Saved data entries
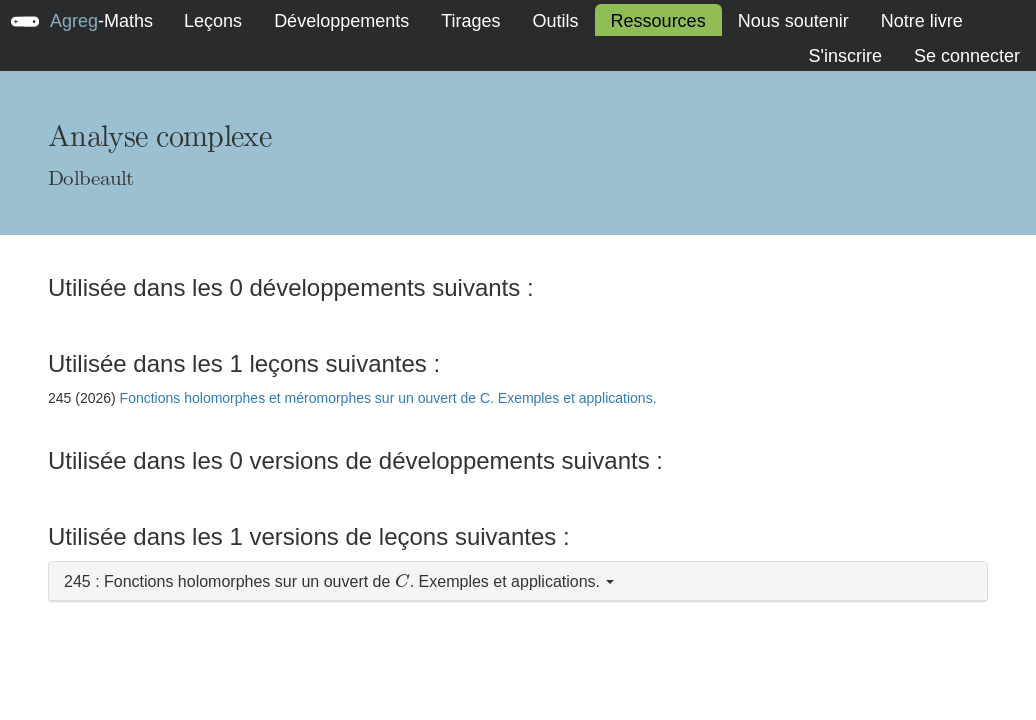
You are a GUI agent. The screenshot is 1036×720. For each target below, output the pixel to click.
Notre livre (922, 21)
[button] (518, 582)
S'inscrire (844, 56)
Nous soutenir (793, 21)
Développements (341, 21)
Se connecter (967, 56)
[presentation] (402, 580)
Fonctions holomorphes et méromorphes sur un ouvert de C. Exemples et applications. (388, 398)
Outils (556, 21)
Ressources (658, 21)
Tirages (470, 21)
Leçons (213, 21)
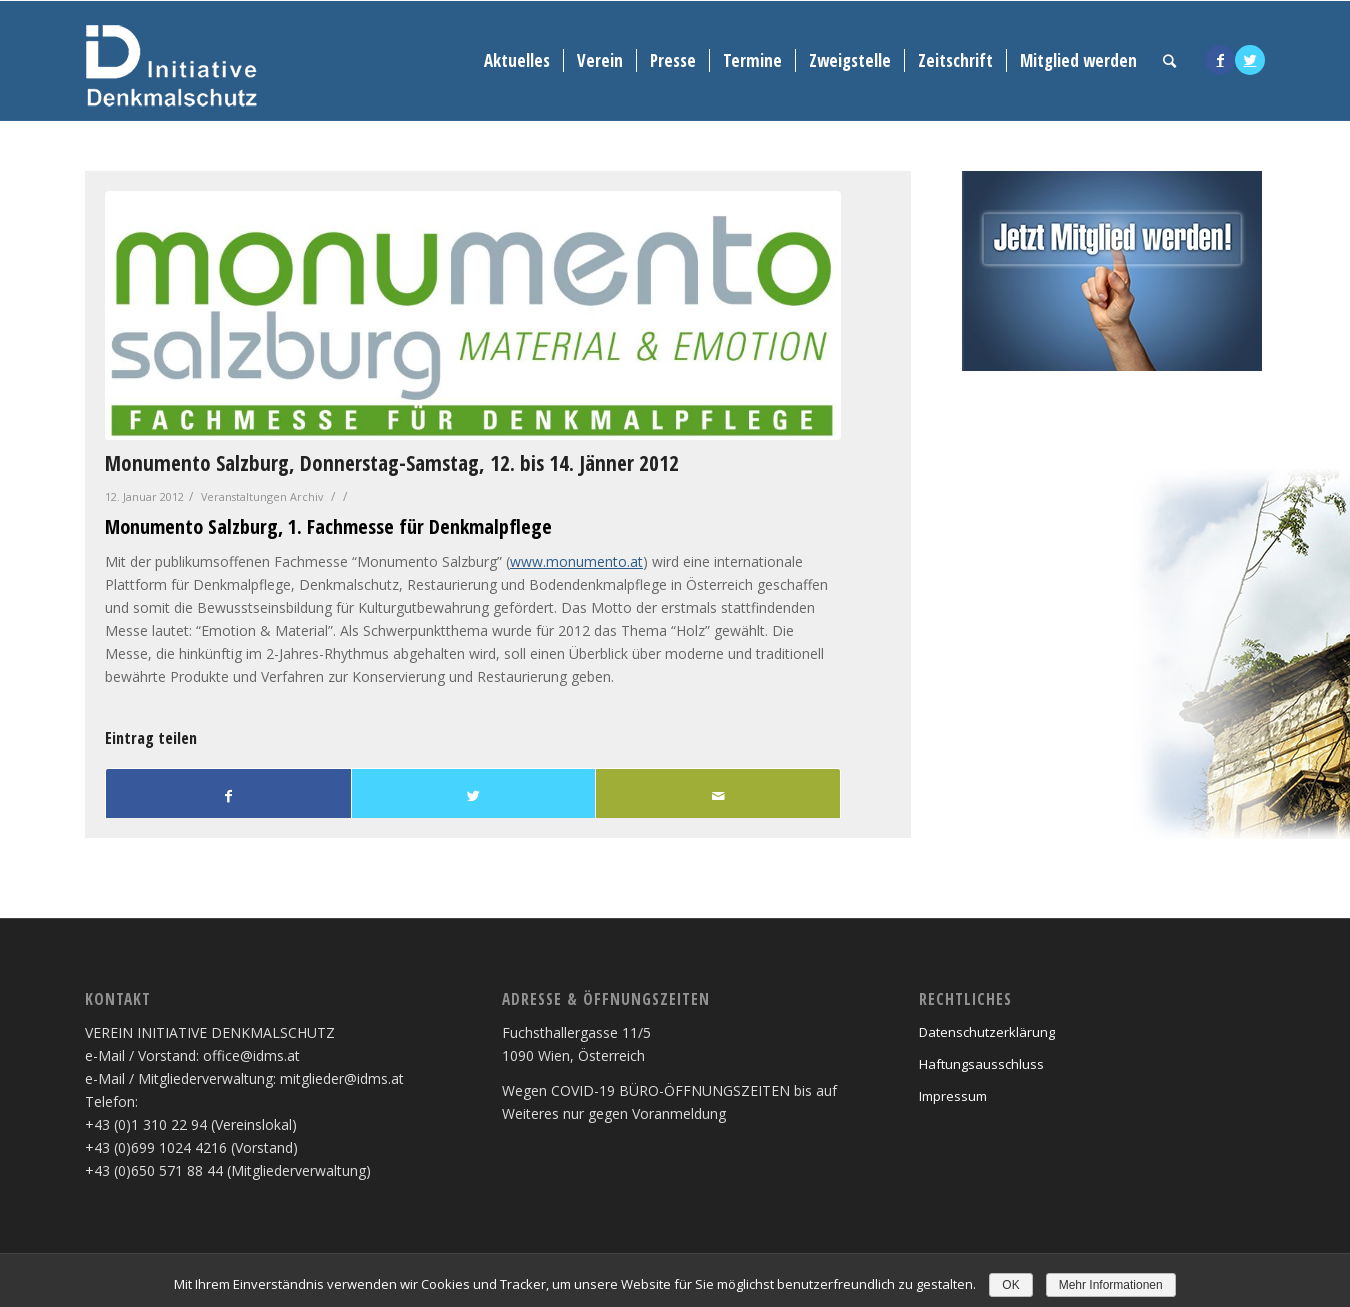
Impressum (953, 1096)
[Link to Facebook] (1220, 60)
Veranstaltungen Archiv (262, 496)
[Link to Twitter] (1250, 60)
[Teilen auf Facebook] (228, 796)
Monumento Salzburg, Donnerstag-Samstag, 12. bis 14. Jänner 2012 (392, 463)
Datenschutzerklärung (987, 1032)
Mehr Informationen (1111, 1285)
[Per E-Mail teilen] (718, 796)
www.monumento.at (576, 561)
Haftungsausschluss (981, 1064)
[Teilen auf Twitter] (474, 796)
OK (1010, 1285)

▶ [Problem]
No line before the one containing "Impressum (953, 1096)" belongs in the answer; give again exactly that line and all lines after it through the end of the data.

▶ [Result of the task]
Impressum (953, 1096)
[Link to Facebook] (1220, 60)
Veranstaltungen Archiv (262, 496)
[Link to Twitter] (1250, 60)
[Teilen auf Facebook] (228, 796)
Monumento Salzburg, Donnerstag-Samstag, 12. bis 14. Jänner 2012 (392, 463)
Datenschutzerklärung (987, 1032)
Mehr Informationen (1111, 1285)
[Per E-Mail teilen] (718, 796)
www.monumento.at (576, 561)
Haftungsausschluss (981, 1064)
[Teilen auf Twitter] (474, 796)
OK (1010, 1285)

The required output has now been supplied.